Die ersten Jahre waren rückblickend gesehen eine Idylle im Haus mit Garten in Lichtenrade. Freunde in der Nachbarschaft. Ein Bruder nach drei Jahren, eine große Familie und der Dezember war immer (neben dem Sommer) die schönste Zeit des Jahres für mich: Nikolaus, Geburtstag, Weihnachten, Silvester. Manchmal fuhren wir in den Harz auf den Bauernhof der Oma Ottilie, die noch zwei weitere Söhne hatte. Einer davon hatte 3 Kinder, sodass wir fünf Gleichaltrige waren, die in Feld und Wald, am Teich und auf dem Hof rund um die Uhr spielten. Und wenn mal Hausschlachtung war (woran wir damals noch nicht von Anfang an teilnehmen durften), gab es an diesem Tage das leckerste Essen der Welt! Für mich wurde damals ein Großteil meines Geschmacks (auf der Zunge!) geprägt. Die Osterhäger Leberwurst war die leckerste der Welt usw. Es gab Schlachtesuppe mit Eierstich und Kesselfleisch dazu und – das muss man sich mal vorstellen für ein Berliner Kind zur Nachkriegszeit! – wenn es mal Fleischrouladen gab, dann stand da eine Schüssel auf dem Küchentisch, in der waren bestimmt 15-20 Rouladen, obwohl nur 6-10 Personen am Tisch saßen! In Lichtenrade war z.B. die Zahl der Schnitzel – wenn es denn mal welche gab! – immer genau abgezählt!
Dort gab es sehr oft Quetschkartoffeln mit Hammelfleisch, an deren Geschmack ich mich heute noch gut erinnern kann. Anfangs reichte ich an unserem Küchentisch mit dem Kopf gerade so vom Fußboden bis an die Esstischplatte, und wenn ich mal um eine Schrippe mit Spiegelei bettelte - was ich sehr gerne und oft gegessen habe - dann hörte ich von Tante Ella von oberhalb der Tischplatte den Satz "Iss nicht so viele Eier, sonst wirst du übermütig!" - was ich damals nie so richtig verstanden habe.
Es gab sowieso während meiner Kindheit oft Sätze der Erwachsenen, deren Sinn ich nicht verstand. Ich habe zwar nie nachgefragt, aber andererseits ahnten die Erwachsenen wohl auch nicht, dass aus ihrem Mund manchmal für Kinder Unverständliches kam. Einmal kam ein Mann aus der Nachbarschaft zu Besuch, der seinen Hund mitbrachte. Dieser Hund legte sich dann auf unseren Wohnzimmerteppich auf den Rücken und streckte dabei alle vier Beine nach oben. Dadurch war auch sein Penis deutlich zu sehen. Tante Ella zischte ihn dann an mit den Worten "Na! So liegt man nicht da!" Warum war mir natürlich nicht klar...

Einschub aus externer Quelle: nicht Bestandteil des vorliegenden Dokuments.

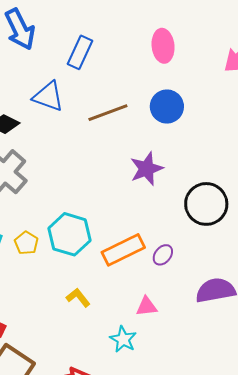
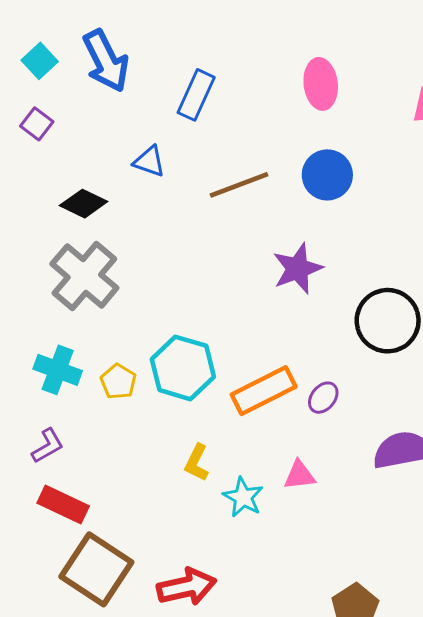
blue triangle: (48, 96) -> (149, 161), size x0.7
yellow L-shape: (78, 298) -> (197, 463), turned -115
cyan star: (123, 339) -> (243, 497), moved

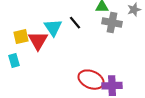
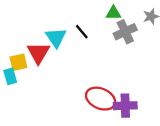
gray cross: (112, 23) -> (125, 32), turned -36
yellow square: (21, 37) -> (18, 62), moved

Wir fünf Gleichaltrigen im Harz waren übrigens drei Jungen und zwei Mädchen, das ist nicht unwichtig, denn meine Cousine Gisela prägte damals – glaube ich heute zu wissen – wie die Graugänse von Konrad Lorenz, mein visuelles Frauenbild, das bis heute gilt: Wenn eine Frau eine ganz bestimmte Mundform hat, dann finde ich sie schön, oder zumindest interessant – (Das war so ein Mund, wie Katharine Hepburn ihn hat!) egal wie der Rest ist. (Na ja, nicht ganz! ;-)) Nach vielen Jahren weiß ich inzwischen, dass vieles in mir mit Prägung zu tun hat, resultierend aus meinen Früherfahrungen, aber auch aus späteren Erfahrungen mit starken Auswirkungen.
Ich glaube auch, dass mein Musikgeschmack und auch sonst der Geschmack aus Wurzeln kommt, die mir manchmal nicht mehr bewusst sind.